### Dataset entries:
---

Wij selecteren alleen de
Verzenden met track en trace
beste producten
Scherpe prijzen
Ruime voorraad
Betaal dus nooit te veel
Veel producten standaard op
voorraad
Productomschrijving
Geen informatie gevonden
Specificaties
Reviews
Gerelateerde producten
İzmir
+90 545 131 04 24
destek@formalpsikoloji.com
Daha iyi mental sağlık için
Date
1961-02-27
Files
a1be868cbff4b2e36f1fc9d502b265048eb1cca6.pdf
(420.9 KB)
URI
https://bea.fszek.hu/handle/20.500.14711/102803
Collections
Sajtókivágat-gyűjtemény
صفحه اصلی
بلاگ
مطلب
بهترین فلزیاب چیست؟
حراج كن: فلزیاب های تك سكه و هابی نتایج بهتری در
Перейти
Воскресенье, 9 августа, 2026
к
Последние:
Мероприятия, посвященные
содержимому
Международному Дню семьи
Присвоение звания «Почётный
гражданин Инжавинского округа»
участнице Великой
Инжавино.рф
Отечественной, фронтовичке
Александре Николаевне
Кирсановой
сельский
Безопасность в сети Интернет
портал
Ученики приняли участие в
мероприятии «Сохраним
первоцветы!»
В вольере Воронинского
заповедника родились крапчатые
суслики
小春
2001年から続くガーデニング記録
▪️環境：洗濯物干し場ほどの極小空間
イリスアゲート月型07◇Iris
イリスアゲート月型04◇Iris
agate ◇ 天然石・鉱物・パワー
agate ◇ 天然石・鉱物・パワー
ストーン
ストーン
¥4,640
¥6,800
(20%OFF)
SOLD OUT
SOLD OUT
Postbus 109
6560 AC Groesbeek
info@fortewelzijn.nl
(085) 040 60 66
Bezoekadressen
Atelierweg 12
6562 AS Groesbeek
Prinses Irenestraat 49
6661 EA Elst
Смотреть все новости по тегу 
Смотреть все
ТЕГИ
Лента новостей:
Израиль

---

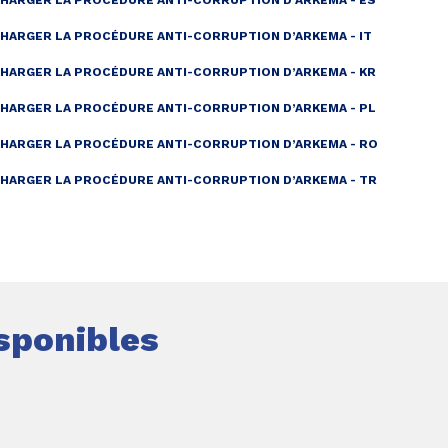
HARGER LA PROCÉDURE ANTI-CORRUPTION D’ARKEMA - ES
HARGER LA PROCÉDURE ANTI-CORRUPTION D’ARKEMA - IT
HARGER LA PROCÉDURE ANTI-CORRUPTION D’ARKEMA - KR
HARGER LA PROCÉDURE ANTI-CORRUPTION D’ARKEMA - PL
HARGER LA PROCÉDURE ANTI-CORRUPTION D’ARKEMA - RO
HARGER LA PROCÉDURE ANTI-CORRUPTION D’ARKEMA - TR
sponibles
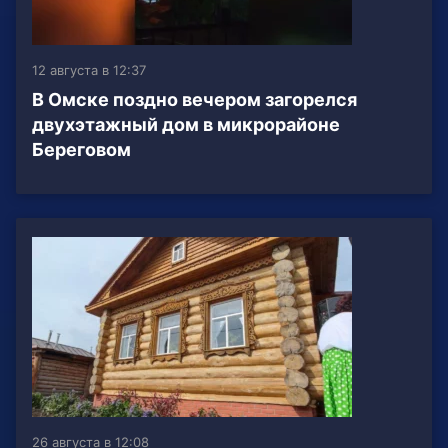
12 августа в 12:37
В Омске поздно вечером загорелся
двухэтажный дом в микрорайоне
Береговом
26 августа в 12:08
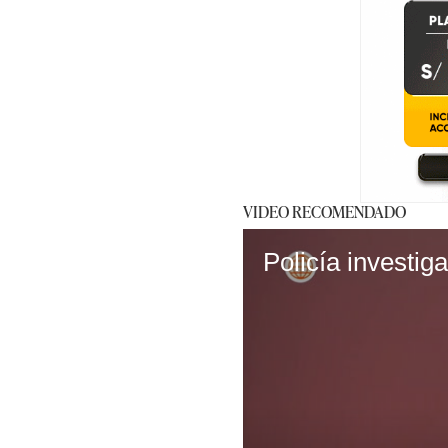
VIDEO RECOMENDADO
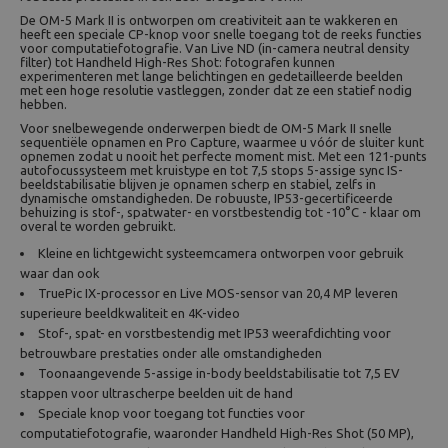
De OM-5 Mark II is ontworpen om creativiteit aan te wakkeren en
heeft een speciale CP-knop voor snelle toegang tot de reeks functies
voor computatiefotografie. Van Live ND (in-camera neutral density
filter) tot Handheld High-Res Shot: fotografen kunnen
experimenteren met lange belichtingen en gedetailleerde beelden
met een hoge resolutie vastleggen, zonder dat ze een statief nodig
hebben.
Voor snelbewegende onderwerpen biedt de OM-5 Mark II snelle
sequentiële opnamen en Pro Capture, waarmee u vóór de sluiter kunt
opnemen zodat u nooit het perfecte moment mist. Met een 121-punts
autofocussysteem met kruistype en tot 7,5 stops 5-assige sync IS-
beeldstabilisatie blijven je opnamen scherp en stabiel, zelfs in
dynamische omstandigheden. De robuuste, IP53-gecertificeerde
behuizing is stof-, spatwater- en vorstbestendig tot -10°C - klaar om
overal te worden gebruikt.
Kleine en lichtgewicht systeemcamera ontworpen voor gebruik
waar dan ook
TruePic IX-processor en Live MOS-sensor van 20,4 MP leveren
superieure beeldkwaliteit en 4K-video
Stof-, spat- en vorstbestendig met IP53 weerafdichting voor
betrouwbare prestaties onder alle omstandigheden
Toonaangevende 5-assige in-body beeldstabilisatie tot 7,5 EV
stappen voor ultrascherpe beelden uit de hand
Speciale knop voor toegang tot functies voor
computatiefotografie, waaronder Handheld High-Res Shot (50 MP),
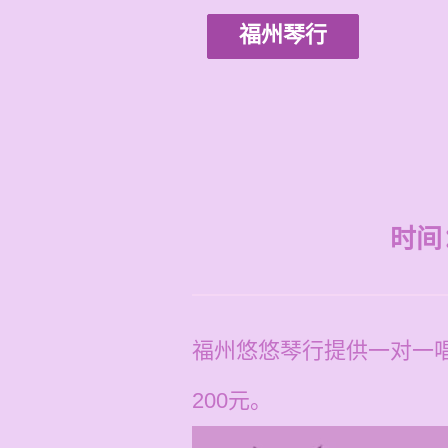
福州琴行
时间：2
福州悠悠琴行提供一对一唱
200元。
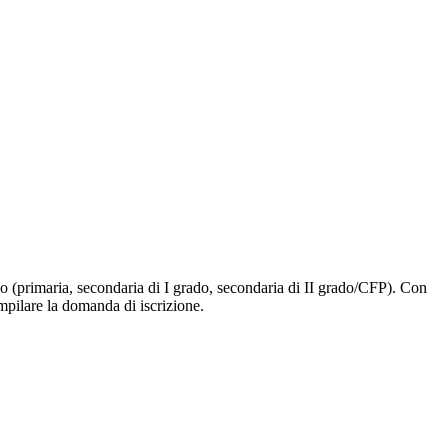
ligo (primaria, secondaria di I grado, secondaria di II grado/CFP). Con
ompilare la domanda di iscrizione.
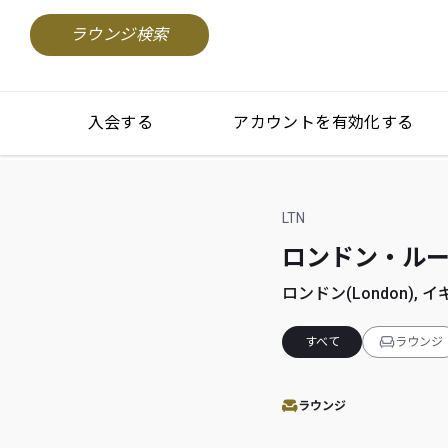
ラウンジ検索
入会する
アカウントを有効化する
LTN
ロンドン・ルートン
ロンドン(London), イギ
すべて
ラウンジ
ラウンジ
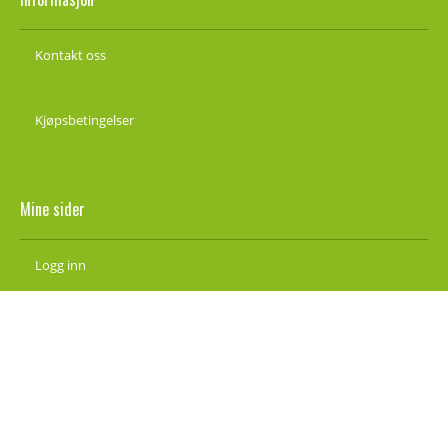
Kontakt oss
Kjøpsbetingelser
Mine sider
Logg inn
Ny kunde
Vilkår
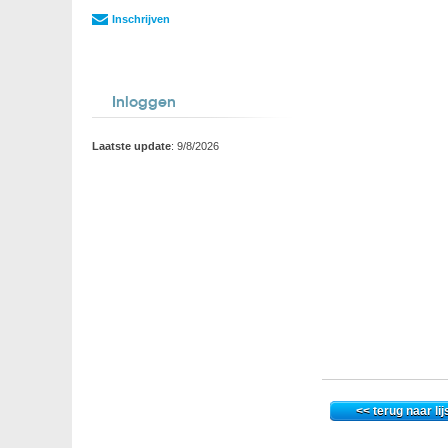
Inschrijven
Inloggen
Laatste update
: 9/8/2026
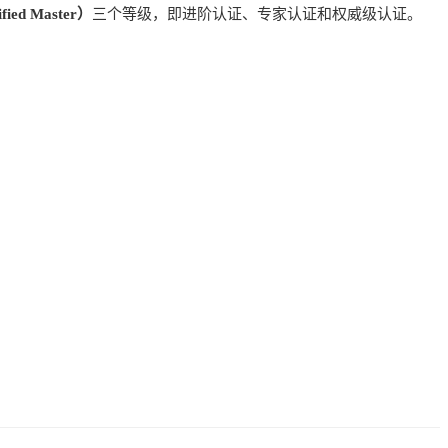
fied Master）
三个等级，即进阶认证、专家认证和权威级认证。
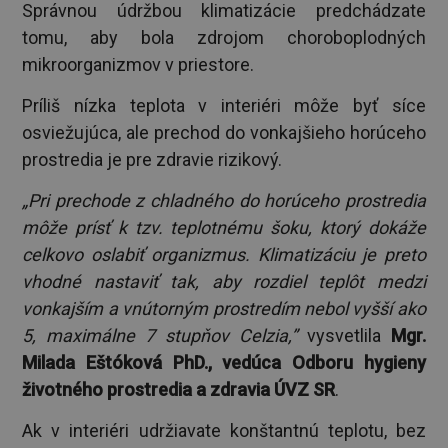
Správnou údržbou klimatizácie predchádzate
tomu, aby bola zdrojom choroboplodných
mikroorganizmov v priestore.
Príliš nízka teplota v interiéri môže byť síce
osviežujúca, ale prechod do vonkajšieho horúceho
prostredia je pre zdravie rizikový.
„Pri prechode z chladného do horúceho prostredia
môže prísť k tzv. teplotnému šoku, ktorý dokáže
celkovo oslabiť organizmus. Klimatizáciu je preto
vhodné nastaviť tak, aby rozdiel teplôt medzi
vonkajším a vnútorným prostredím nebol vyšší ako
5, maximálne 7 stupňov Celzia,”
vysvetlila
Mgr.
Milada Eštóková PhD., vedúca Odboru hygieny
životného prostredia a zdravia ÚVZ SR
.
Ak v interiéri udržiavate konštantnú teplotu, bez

---

### Your task:
Wherever the word "knop" appears in a line of the data above, copy that line.

### Completed exercise:
heeft een speciale CP-knop voor snelle toegang tot de reeks functies
Speciale knop voor toegang tot functies voor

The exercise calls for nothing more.